Direktur Jenderal Kesehatan Malaysia, Dr. Noor Hisham Abdullah, mengatakan dalam postingan Facebook pada tanggal 30 Maret bahwa ikan buntal yang mengandung racun berbahaya tidak dapat dijual berdasarkan Undang-Undang Otoritas Pengembangan Perikanan Malaysia tahun 1972 dan Undang-undang Pangan tahun 1983.
Dr Noor Hisham juga mengatakan bahwa antara tahun 1985 dan Maret 2023, terdapat 58 insiden keracunan ikan buntal yang dilaporkan di Malaysia yang melibatkan 18 kematian.
Ketika diminta oleh CNA untuk mengomentari restoran Jepang yang menjual ikan buntal, Dr Noor Hisham menjelaskan bahwa restoran yang memiliki izin dari Departemen Keamanan dan Kualitas Pangan Kementerian Kesehatan diizinkan untuk menjualnya.

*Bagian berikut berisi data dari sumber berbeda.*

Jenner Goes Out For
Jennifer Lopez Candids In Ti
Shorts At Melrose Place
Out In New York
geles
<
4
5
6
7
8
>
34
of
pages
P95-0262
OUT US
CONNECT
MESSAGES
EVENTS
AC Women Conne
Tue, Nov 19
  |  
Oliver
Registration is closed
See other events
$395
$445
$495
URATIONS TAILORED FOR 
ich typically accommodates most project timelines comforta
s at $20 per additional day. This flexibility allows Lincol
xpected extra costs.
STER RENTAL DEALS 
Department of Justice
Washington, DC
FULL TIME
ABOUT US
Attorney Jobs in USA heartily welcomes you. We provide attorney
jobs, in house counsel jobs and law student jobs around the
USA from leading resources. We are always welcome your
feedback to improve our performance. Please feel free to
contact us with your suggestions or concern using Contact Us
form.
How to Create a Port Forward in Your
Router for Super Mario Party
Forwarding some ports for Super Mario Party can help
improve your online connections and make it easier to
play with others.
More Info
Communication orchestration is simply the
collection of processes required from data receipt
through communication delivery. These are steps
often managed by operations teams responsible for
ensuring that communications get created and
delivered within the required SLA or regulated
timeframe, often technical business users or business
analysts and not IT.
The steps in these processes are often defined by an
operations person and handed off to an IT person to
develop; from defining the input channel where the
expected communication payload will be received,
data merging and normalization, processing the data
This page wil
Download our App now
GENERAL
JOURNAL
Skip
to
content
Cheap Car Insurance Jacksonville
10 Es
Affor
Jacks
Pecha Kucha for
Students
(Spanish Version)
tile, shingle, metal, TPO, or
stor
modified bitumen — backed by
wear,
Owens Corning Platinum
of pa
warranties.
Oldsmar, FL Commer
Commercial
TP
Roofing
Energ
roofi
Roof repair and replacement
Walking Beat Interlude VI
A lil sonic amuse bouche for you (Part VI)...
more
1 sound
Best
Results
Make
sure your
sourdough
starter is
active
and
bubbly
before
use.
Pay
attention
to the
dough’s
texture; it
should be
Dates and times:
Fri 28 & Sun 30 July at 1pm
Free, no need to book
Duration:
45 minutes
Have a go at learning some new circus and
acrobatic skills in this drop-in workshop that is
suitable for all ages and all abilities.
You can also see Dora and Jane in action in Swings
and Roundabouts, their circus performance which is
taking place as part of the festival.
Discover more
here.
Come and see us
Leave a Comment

Menurut Kementerian Kesehatan, ikan buntal mengandung racun yang disebut tetrodotoxin yang menyerang saraf dan akhirnya dapat menyebabkan kematian.
Dikatakan bahwa racun tersebut terdapat pada indung telur, empedu, hati, usus dan kulit ikan buntal dan dalam proses pembersihan ikan tersebut, dagingnya dapat terkontaminasi racun tersebut.